▸ What is being asked:
Transcribe each record exactly, but omit pictures.

▸ Data:
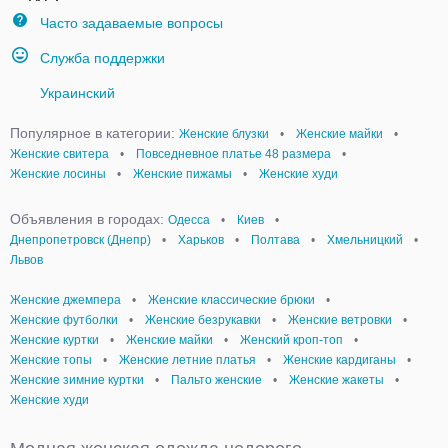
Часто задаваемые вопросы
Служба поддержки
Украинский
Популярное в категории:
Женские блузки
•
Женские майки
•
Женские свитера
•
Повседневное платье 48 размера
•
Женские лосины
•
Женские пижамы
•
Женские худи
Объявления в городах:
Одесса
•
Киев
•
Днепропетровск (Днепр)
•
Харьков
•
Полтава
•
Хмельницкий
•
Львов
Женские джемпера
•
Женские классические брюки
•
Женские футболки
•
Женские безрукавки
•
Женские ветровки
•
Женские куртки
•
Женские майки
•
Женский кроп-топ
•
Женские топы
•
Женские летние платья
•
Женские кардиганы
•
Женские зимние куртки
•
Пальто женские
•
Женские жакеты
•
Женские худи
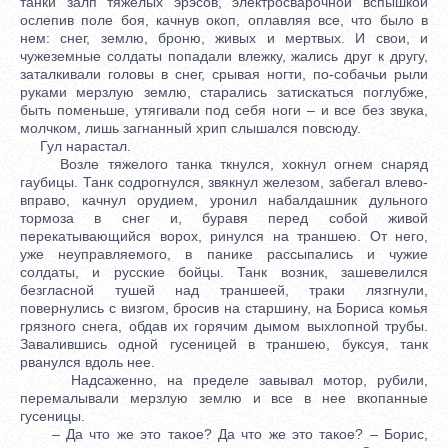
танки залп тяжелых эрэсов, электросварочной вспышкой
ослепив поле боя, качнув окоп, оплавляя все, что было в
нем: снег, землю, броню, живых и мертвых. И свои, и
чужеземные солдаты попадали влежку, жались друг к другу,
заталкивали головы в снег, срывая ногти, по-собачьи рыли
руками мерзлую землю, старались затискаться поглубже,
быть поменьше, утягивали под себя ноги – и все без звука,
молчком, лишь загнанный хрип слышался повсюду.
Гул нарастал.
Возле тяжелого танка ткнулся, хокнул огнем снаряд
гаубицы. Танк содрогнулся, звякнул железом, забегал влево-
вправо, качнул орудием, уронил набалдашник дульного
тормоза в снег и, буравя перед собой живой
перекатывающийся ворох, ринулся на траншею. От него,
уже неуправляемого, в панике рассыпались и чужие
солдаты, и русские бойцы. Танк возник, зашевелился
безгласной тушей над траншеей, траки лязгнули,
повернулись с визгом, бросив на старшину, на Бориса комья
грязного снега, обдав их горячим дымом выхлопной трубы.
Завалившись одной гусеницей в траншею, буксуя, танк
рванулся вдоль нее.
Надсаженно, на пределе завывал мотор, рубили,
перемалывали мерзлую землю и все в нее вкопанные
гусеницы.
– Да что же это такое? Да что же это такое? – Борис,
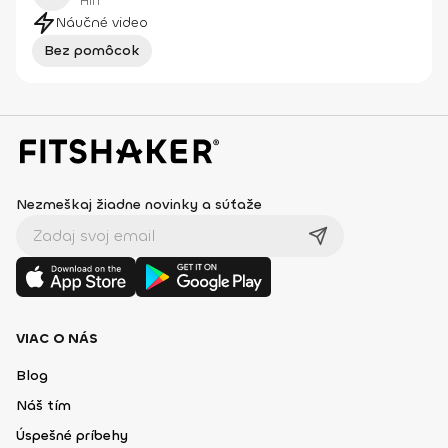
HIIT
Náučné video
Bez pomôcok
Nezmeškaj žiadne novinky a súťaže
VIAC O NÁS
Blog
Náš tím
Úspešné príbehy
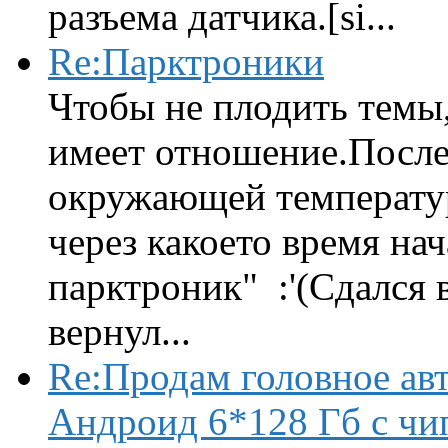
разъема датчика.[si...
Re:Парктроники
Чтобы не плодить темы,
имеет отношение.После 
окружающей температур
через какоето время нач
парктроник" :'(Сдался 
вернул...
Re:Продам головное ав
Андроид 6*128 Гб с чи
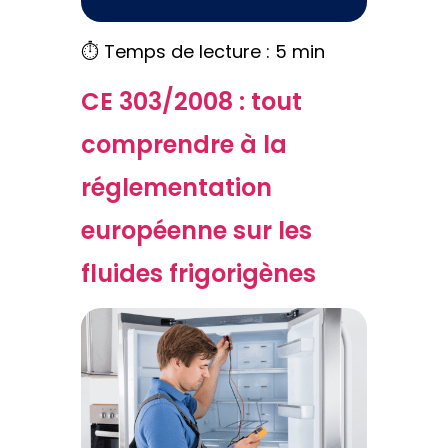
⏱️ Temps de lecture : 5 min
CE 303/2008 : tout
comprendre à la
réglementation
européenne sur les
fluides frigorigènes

▸ Response to this task:
Часто задаваемые вопросы
Служба поддержки
Украинский
Популярное в категории:
Женские блузки
•
Женские майки
•
Женские свитера
•
Повседневное платье 48 размера
•
Женские лосины
•
Женские пижамы
•
Женские худи
Объявления в городах:
Одесса
•
Киев
•
Днепропетровск (Днепр)
•
Харьков
•
Полтава
•
Хмельницкий
•
Львов
Женские джемпера
•
Женские классические брюки
•
Женские футболки
•
Женские безрукавки
•
Женские ветровки
•
Женские куртки
•
Женские майки
•
Женский кроп-топ
•
Женские топы
•
Женские летние платья
•
Женские кардиганы
•
Женские зимние куртки
•
Пальто женские
•
Женские жакеты
•
Женские худи
танки залп тяжелых эрэсов, электросварочной вспышкой
ослепив поле боя, качнув окоп, оплавляя все, что было в
нем: снег, землю, броню, живых и мертвых. И свои, и
чужеземные солдаты попадали влежку, жались друг к другу,
заталкивали головы в снег, срывая ногти, по-собачьи рыли
руками мерзлую землю, старались затискаться поглубже,
быть поменьше, утягивали под себя ноги – и все без звука,
молчком, лишь загнанный хрип слышался повсюду.
Гул нарастал.
Возле тяжелого танка ткнулся, хокнул огнем снаряд
гаубицы. Танк содрогнулся, звякнул железом, забегал влево-
вправо, качнул орудием, уронил набалдашник дульного
тормоза в снег и, буравя перед собой живой
перекатывающийся ворох, ринулся на траншею. От него,
уже неуправляемого, в панике рассыпались и чужие
солдаты, и русские бойцы. Танк возник, зашевелился
безгласной тушей над траншеей, траки лязгнули,
повернулись с визгом, бросив на старшину, на Бориса комья
грязного снега, обдав их горячим дымом выхлопной трубы.
Завалившись одной гусеницей в траншею, буксуя, танк
рванулся вдоль нее.
Надсаженно, на пределе завывал мотор, рубили,
перемалывали мерзлую землю и все в нее вкопанные
гусеницы.
– Да что же это такое? Да что же это такое? – Борис,
HIIT
Náučné video
Bez pomôcok
Nezmeškaj žiadne novinky a súťaže
VIAC O NÁS
Blog
Náš tím
Úspešné príbehy
разъема датчика.[si...
Re:Парктроники
Чтобы не плодить темы,
имеет отношение.После 
окружающей температур
через какоето время нач
парктроник" :'(Сдался 
вернул...
Re:Продам головное ав
Андроид 6*128 Гб с чи
⏱️ Temps de lecture : 5 min
CE 303/2008 : tout
comprendre à la
réglementation
européenne sur les
fluides frigorigènes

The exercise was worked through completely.